Gone are the flowing locks and rather chubby, youthful face. In their place are a sharp haircut and a slimmed-down version of the campaigner we know and love. It was one of the final events of the Festival and Ilkley's Kings Hall was packed with a surprisingly youthful audience to hear Hugh talk about his latest book, his campaigns, past, present and future – and to give us a few recipe hints to whet our appetite.
I'll confess that I'd been spoiled by Chris Mullin a few nights earlier. He carried the show entirely on his own. Hugh had Ruth Pitt with him to ask the pre-scripted questions – and she forgot her bag of props. Cue loud requests to a stage hand to go and get it for her for without it I fear that quite a lot of Hugh's presentation would have fallen flat. Rarely have we been so glad to see a swede, an aubergine and a mushroom. Hugh was so glad to see the bunch of (organic) carrots that he started eating them.

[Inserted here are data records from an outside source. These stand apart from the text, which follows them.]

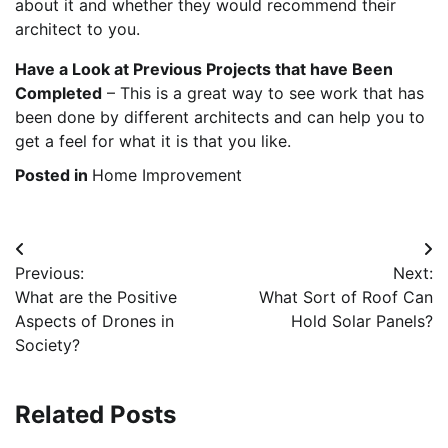
about it and whether they would recommend their
architect to you.
Have a Look at Previous Projects that have Been
Completed
– This is a great way to see work that has
been done by different architects and can help you to
get a feel for what it is that you like.
Posted in
Home Improvement
Post
Previous:
Next:
navigation
What are the Positive
What Sort of Roof Can
Aspects of Drones in
Hold Solar Panels?
Society?
Related Posts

It was a partisan audience prepared to cheer Hugh for drinking a bottle of Yorkshire beer and who didn't even object when he confessed to having no suggestions for the lady who wondered what she could do with the giant marrow she'd acquired – or when he read a page and a half from his new book. If you've absorbed much of the publicity for the book and the television series then you won't have found much that was new in the event but in much the same way that there's a world of difference between going to a football match and watching it on TV there's a great deal to be said for the charisma of the man himself and it was this that made the event a success.